Accepting the word disabled to describe myself was also fraught with problems. When booking tickets for travel for work with a new person for the first time, mentioning I have a disabled railcard invariably provokes a well-meaning bombardment of possible aids and issues I may have rather than asking whether I need anything. It’s a term that makes people focus on your perceived brokenness that sets you apart as different, though no other term I’ve seen has the same uses or could replace it.

But equally, the assumption from the majority of people that the is fully negative isn’t quite right. Invariably, when you tell people you have epilepsy, they’ll gush “I’m so sorry!” When in fact, and I’m lucky here, it’s mostly controlled and predominantly an annoyance and oddity.

Fyodor Dostoyevsky was almost certainly epileptic, as his writings show us: “There are moments, and it is only a matter of five or six seconds, when you feel the presence of the eternal harmony… a terrible thing is the frightful clearness with which it manifests itself and the rapture with which it fills you. If this state were to last more than five seconds, the soul could not endure it and would have to disappear. During these five seconds I live a whole human existence, and for that I would give my whole life and not think I was paying too dearly.”

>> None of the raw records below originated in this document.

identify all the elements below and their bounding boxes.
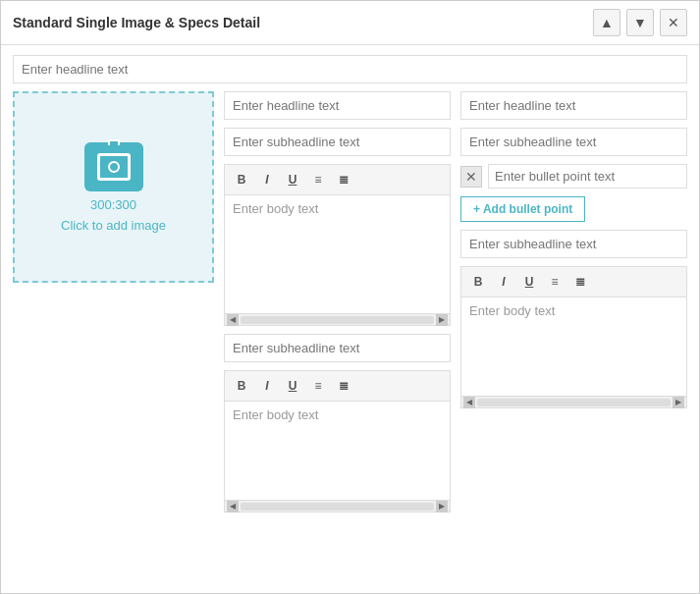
middle-editor2: B I U ≡ ≣ Enter body text ◀ ▶ [224, 370, 451, 513]
middle-editor2-toolbar: B I U ≡ ≣ [225, 371, 450, 402]
title-actions: ▲ ▼ ✕ [593, 9, 687, 36]
left-column: 300:300 Click to add image [13, 91, 214, 583]
middle-body2-placeholder: Enter body text [233, 407, 318, 422]
italic-button-r1[interactable]: I [493, 271, 514, 293]
underline-button-r1[interactable]: U [518, 271, 540, 293]
main-grid: 300:300 Click to add image B I U ≡ ≣ [13, 91, 687, 583]
middle-body1-placeholder: Enter body text [233, 201, 318, 216]
middle-editor1-scrollbar[interactable]: ◀ ▶ [225, 313, 450, 325]
scroll-track-1 [241, 316, 434, 324]
right-column: ✕ + Add bullet point B I U ≡ ≣ [460, 91, 687, 583]
middle-column: B I U ≡ ≣ Enter body text ◀ ▶ [224, 91, 451, 583]
list-ol-button-1[interactable]: ≣ [333, 169, 354, 190]
main-window: Standard Single Image & Specs Detail ▲ ▼… [0, 0, 700, 594]
bold-button-2[interactable]: B [231, 375, 252, 397]
click-to-add-label: Click to add image [61, 218, 166, 233]
middle-editor1: B I U ≡ ≣ Enter body text ◀ ▶ [224, 164, 451, 326]
image-placeholder[interactable]: 300:300 Click to add image [13, 91, 214, 283]
bullet-input[interactable] [488, 164, 687, 189]
camera-lens [108, 161, 120, 173]
scroll-track-2 [241, 503, 434, 511]
scroll-left-arrow-r1[interactable]: ◀ [463, 397, 475, 408]
right-editor1-toolbar: B I U ≡ ≣ [461, 267, 686, 297]
underline-button-2[interactable]: U [282, 375, 303, 397]
right-editor1-scrollbar[interactable]: ◀ ▶ [461, 396, 686, 407]
title-bar: Standard Single Image & Specs Detail ▲ ▼… [1, 1, 699, 45]
list-ul-button-r1[interactable]: ≡ [544, 271, 565, 293]
italic-button-2[interactable]: I [256, 375, 278, 397]
camera-icon [84, 142, 143, 191]
move-down-button[interactable]: ▼ [626, 9, 654, 36]
list-ol-button-2[interactable]: ≣ [333, 375, 354, 397]
middle-headline-input[interactable] [224, 91, 451, 120]
scroll-left-arrow-1[interactable]: ◀ [227, 314, 239, 326]
middle-body1-input[interactable]: Enter body text [225, 195, 450, 313]
right-subheadline1-input[interactable] [460, 128, 687, 156]
middle-body2-input[interactable]: Enter body text [225, 402, 450, 500]
underline-button-1[interactable]: U [282, 169, 303, 190]
scroll-right-arrow-1[interactable]: ▶ [436, 314, 448, 326]
top-headline-input[interactable] [13, 55, 687, 83]
bold-button-1[interactable]: B [231, 169, 252, 190]
image-size-label: 300:300 [90, 197, 136, 212]
scroll-track-r1 [477, 399, 671, 406]
list-ul-button-2[interactable]: ≡ [307, 375, 329, 397]
add-bullet-button[interactable]: + Add bullet point [460, 196, 585, 222]
middle-editor2-scrollbar[interactable]: ◀ ▶ [225, 500, 450, 512]
middle-subheadline1-input[interactable] [224, 128, 451, 156]
middle-subheadline2-input[interactable] [224, 334, 451, 362]
bullet-remove-button[interactable]: ✕ [460, 166, 482, 188]
top-headline-row [13, 55, 687, 83]
italic-button-1[interactable]: I [256, 169, 278, 190]
middle-editor1-toolbar: B I U ≡ ≣ [225, 165, 450, 195]
bold-button-r1[interactable]: B [467, 271, 489, 293]
right-editor1: B I U ≡ ≣ Enter body text ◀ ▶ [460, 266, 687, 408]
content-area: 300:300 Click to add image B I U ≡ ≣ [1, 45, 699, 593]
list-ul-button-1[interactable]: ≡ [307, 169, 329, 190]
list-ol-button-r1[interactable]: ≣ [569, 271, 591, 293]
right-body1-input[interactable]: Enter body text [461, 297, 686, 396]
move-up-button[interactable]: ▲ [593, 9, 620, 36]
right-headline-input[interactable] [460, 91, 687, 120]
scroll-left-arrow-2[interactable]: ◀ [227, 501, 239, 513]
scroll-right-arrow-r1[interactable]: ▶ [673, 397, 684, 408]
window-title: Standard Single Image & Specs Detail [13, 15, 260, 30]
right-subheadline2-input[interactable] [460, 230, 687, 258]
bullet-point-row: ✕ [460, 164, 687, 189]
camera-bump [108, 139, 120, 145]
right-body1-placeholder: Enter body text [469, 303, 555, 318]
close-button[interactable]: ✕ [660, 9, 687, 36]
scroll-right-arrow-2[interactable]: ▶ [436, 501, 448, 513]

I felt the ‘frightful clearness’ two days ago, leaving the cinema after experiencing a seizure as the credits rolled. Every colour seemed a thousand times brighter than it should be, every person’s face appeared fascinating and flush with a deep meaning I couldn’t grasp, and every conversation and sound sounded clear as a bell and urgent. In theory, I know I could die from a seizure tomorrow, but in the meantime I’ve learnt to live with epilepsy. I’ve made peace with the irritations.